Najah R. Hadi, Khalid I. Amber, Hussein A. Alsalkhi, Bashaer M. Muhammad-Baqir, Mustafa H. Ahmed.

The main objective of this study is to assess the possible protective role of Trimetazidine in the prevention of contrast induced nephropathy in patients with renal impairment undergoing coronary angiography or percutaneous coronary intervention. This was a randomized single-blind clinical trial study. A total of 100 consecutive diabetic patients with symptomatic ischemic heart disease and chronic kidney disease (CKD) were subjected to an elective percutaneous coronary intervention, at ALSADR teaching hospital /Al-Najaf Center for Cardiac surgery and Tran Catheter Therapy, Najaf, Iraq, in period between May and December 2018. The Patients were divided into two groups: Group I-Control Group (n=45) these patients with chronic kidney disease and critical coronary stenosis and they were needed to be subjected to coronary intervention.

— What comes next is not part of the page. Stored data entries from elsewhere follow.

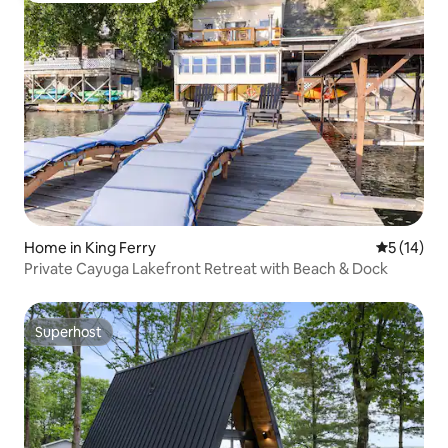
Home in King Ferry
5 out of 5
5 (14)
Private Cayuga Lakefront Retreat with Beach & Dock
Superhost
Superhost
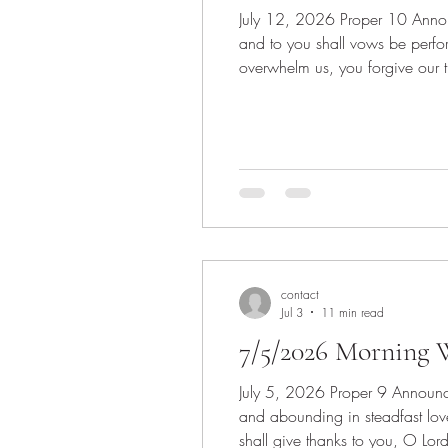
July 12, 2026 Proper 10 Announcements Invocation Scripture: Psalm 65:(1-8), 9-13 1 Praise is due to you, O God, in Zion,
and to you shall vows be perfo
overwhelm us, you forgive our 
shall be satisfied with the go
contact
Jul 3
11 min read
7/5/2026 Morning W
July 5, 2026 Proper 9 Announcements Invocation Scripture: Psalm 145:8-14 8 The Lord is gracious and merciful, slow to anger
and abounding in steadfast love
shall give thanks to you, O Lord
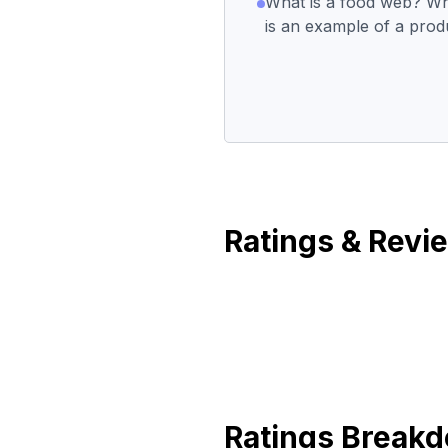
What is a food web? Wh
is an example of a pro
Ratings & Revi
Ratings Break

Group II- Treatment Group (n=44) also these patients with chronic kidney disease and critical coronary stenosis and they were need to be subjected to coronary intervention and treated with 35 mg tablet /twice daily of Trimetazidine for the period of three days , starting 48 hours before surgical procedure and for 24 hours post the procedure.
Trimetazidine significantly reduce the elevation in serum levels of nuclear factor kappa B , high-mobility group box 1, expression of Toll-like receptor 2 (p<0.05) while insignificantly reduce the elevation in serum levels of creatinine and urine level of Neutrophils gelatinase-associated lipocalinis (p > 0.05). Our study concluded that Trimetazidine reduce the acute kidney injury response and systemic inflammatory response induced by contrast administration after coronary intervention.